American computer peripheral manufacturing company

Acromag is an American company that manufactures embedded computing, process instrumentation, and distributed I/O products.

Established in 1957, Acromag started by building critical measurement instrumentation equipment for the petrochemical and aerospace industries. It went on to designs analog and digital control products for the industrial I/O and defense markets.

Acromag designed industrial I/O components which has led to developing ground loops, RFI/EMI noise, and temperature drift.
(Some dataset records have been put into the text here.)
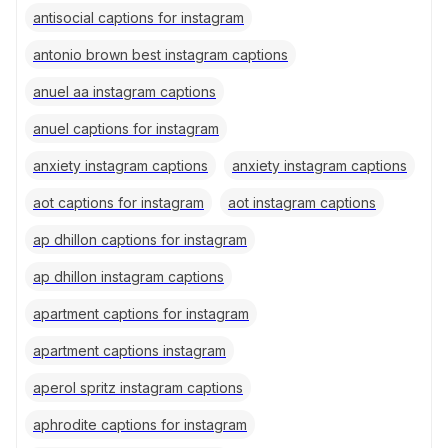
antisocial captions for instagram
antonio brown best instagram captions
anuel aa instagram captions
anuel captions for instagram
anxiety instagram captions
anxiety instagram captions
aot captions for instagram
aot instagram captions
ap dhillon captions for instagram
ap dhillon instagram captions
apartment captions for instagram
apartment captions instagram
aperol spritz instagram captions
aphrodite captions for instagram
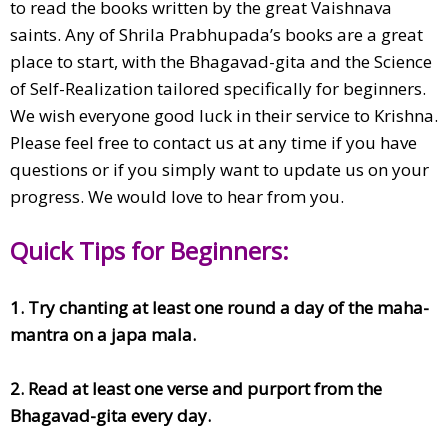
to read the books written by the great Vaishnava
saints. Any of Shrila Prabhupada’s books are a great
place to start, with the Bhagavad-gita and the Science
of Self-Realization tailored specifically for beginners.
We wish everyone good luck in their service to Krishna.
Please feel free to contact us at any time if you have
questions or if you simply want to update us on your
progress. We would love to hear from you.
Quick Tips for Beginners:
1. Try chanting at least one round a day of the maha-
mantra on a japa mala.
2. Read at least one verse and purport from the
Bhagavad-gita every day.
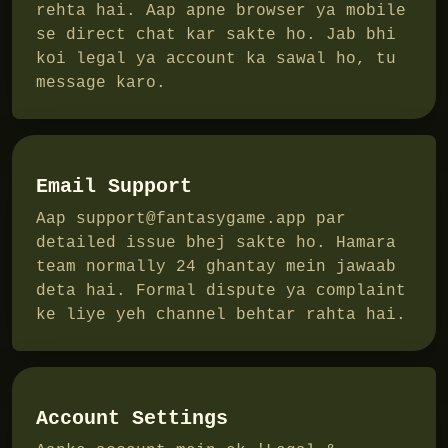
rehta hai. Aap apne browser ya mobile
se direct chat kar sakte ho. Jab bhi
koi legal ya account ka sawal ho, tu
message karo.
Email Support
Aap
support@fantasygame.app
par
detailed issue bhej sakte ho. Hamara
team normally 24 ghantay mein jawaab
deta hai. Formal dispute ya complaint
ke liye yeh channel behtar rahta hai.
Account Settings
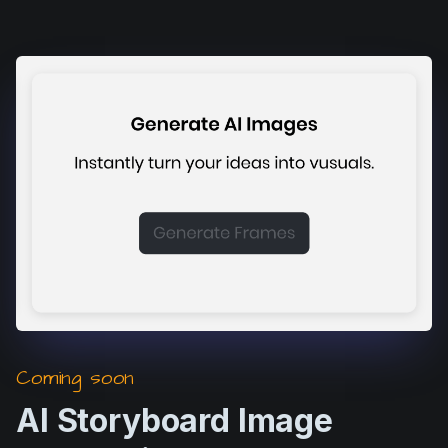
Coming soon
AI Storyboard Image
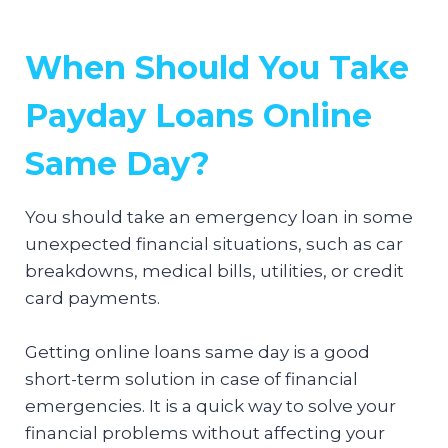
When Should You Take
Payday Loans Online
Same Day?
You should take an emergency loan in some
unexpected financial situations, such as car
breakdowns, medical bills, utilities, or credit
card payments.
Getting online loans same day is a good
short-term solution in case of financial
emergencies. It is a quick way to solve your
financial problems without affecting your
Many products are available with agency approvals such as UL, cUL, FM, CSA, CE, ATEX, and others to assure precise operation in hostile environments.

==History==
Acromag was founded in 1957 by Henry Patton, an early developer of solid-state magnetic amplifiers. Expanding from its first location in Detroit, Michigan, (now Southfield), Acromag later moved its headquarters to Wixom, Michigan.

It acquired Xembedded, LLC (formerly XycomVME) in 2012.

The company made a number of Embedded Board Innovations over the years, including:

- 1960s – Designed and manufactured temperature transmitters and thermo-electric metal testers
- 1970s – Rack-mount I/O systems and field-mount transmitters
- 1980s – Remote data acquisition systems; Exorbus and VMEbus I/O boards
- 1990s – μP-based signal conditioners; Industry Pack modules and carrier cards
- 2000s – Distributed I/O; PMC modules, PCI and CompactPCI I/O boards, reconfigurable FPGA modules
- 2010s – USB-configured instruments; XMC modules, VPX boards, industrial PCs
- 2016 – Offer contract manufacturing services

== Operations ==
The company has three product divisions: Embedded Computing Solutions, Process Control and Automation Solutions and Contract Manufacturing Services. Its product lines focus on manufacturing, military, scientific, public utility, and transportation applications.